* **Work to be completed**
Though the entries contain pictures, the copy you make should hold only the rest, exactly as written.

* **Available records**
......

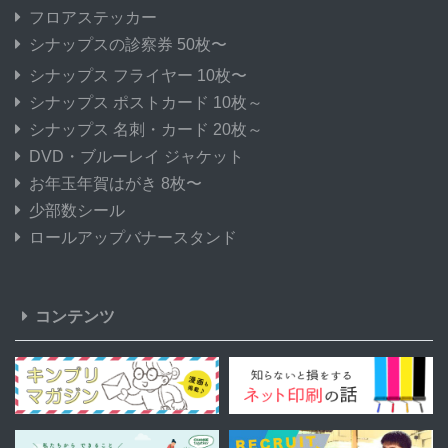
フロアステッカー
シナップスの診察券 50枚〜
シナップス フライヤー 10枚〜
シナップス ポストカード 10枚～
シナップス 名刺・カード 20枚～
DVD・ブルーレイ ジャケット
お年玉年賀はがき 8枚〜
少部数シール
ロールアップバナースタンド
コンテンツ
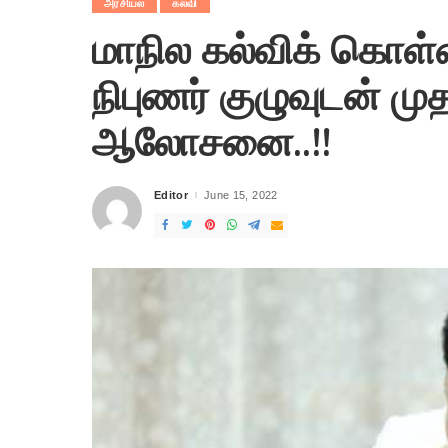
அரசியல்
கல்வி
மாநில கல்விக் கொள
நிபுணர் குழுவுடன் முத
ஆலோசனை..!!
Editor
June 15, 2022
Posted
by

......

* **Exercise solution**
フロアステッカー
シナップスの診察券 50枚〜
シナップス フライヤー 10枚〜
シナップス ポストカード 10枚～
シナップス 名刺・カード 20枚～
DVD・ブルーレイ ジャケット
お年玉年賀はがき 8枚〜
少部数シール
ロールアップバナースタンド
コンテンツ
அரசியல்
கல்வி
மாநில கல்விக் கொள
நிபுணர் குழுவுடன் முத
ஆலோசனை..!!
Editor
June 15, 2022
Posted
by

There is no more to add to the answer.